Identify the lines in the data below that contain "Poster" and give only how many there are.
┏━━
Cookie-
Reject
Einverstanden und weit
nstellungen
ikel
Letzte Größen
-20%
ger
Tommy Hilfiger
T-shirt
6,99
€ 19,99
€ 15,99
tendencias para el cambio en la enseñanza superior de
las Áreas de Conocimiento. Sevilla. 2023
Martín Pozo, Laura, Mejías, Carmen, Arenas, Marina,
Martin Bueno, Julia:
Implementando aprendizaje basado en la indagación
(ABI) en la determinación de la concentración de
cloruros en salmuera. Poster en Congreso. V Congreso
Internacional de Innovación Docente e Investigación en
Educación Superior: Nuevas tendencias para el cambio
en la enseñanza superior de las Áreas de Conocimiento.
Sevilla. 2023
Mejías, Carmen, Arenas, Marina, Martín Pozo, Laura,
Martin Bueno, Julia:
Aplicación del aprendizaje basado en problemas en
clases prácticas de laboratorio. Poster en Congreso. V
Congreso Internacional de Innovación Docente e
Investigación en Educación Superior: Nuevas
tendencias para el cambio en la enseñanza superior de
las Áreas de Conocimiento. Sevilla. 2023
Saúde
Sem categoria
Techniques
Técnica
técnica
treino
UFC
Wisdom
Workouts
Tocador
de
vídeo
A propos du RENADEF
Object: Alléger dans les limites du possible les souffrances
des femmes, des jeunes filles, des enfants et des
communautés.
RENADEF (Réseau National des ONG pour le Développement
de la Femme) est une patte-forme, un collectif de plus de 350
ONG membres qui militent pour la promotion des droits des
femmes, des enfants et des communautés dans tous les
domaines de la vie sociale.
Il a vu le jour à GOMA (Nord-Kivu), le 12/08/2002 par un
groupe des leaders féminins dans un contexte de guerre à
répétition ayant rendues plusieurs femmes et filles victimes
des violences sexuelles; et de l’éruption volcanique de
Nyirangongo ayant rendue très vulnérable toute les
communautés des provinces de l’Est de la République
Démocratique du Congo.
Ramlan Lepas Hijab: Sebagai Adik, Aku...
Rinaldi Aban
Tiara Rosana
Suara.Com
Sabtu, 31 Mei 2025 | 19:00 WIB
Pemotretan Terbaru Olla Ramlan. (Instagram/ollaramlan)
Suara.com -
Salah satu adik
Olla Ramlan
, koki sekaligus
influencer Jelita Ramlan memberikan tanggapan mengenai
┗━━
▸ COMPLETED TASK: 2